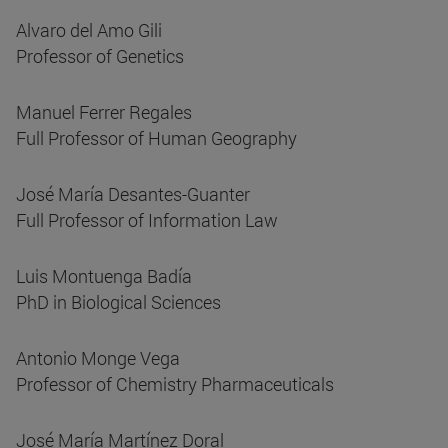
Alvaro del Amo Gili
Professor of Genetics
Manuel Ferrer Regales
Full Professor of Human Geography
José María Desantes-Guanter
Full Professor of Information Law
Luis Montuenga Badía
PhD in Biological Sciences
Antonio Monge Vega
Professor of Chemistry Pharmaceuticals
José María Martínez Doral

#### EXERCISE GOAL:
In the listing above, find each line with the word "Professor" and return it.

#### WRITTEN ANSWER:
Professor of Genetics
Full Professor of Human Geography
Full Professor of Information Law
Professor of Chemistry Pharmaceuticals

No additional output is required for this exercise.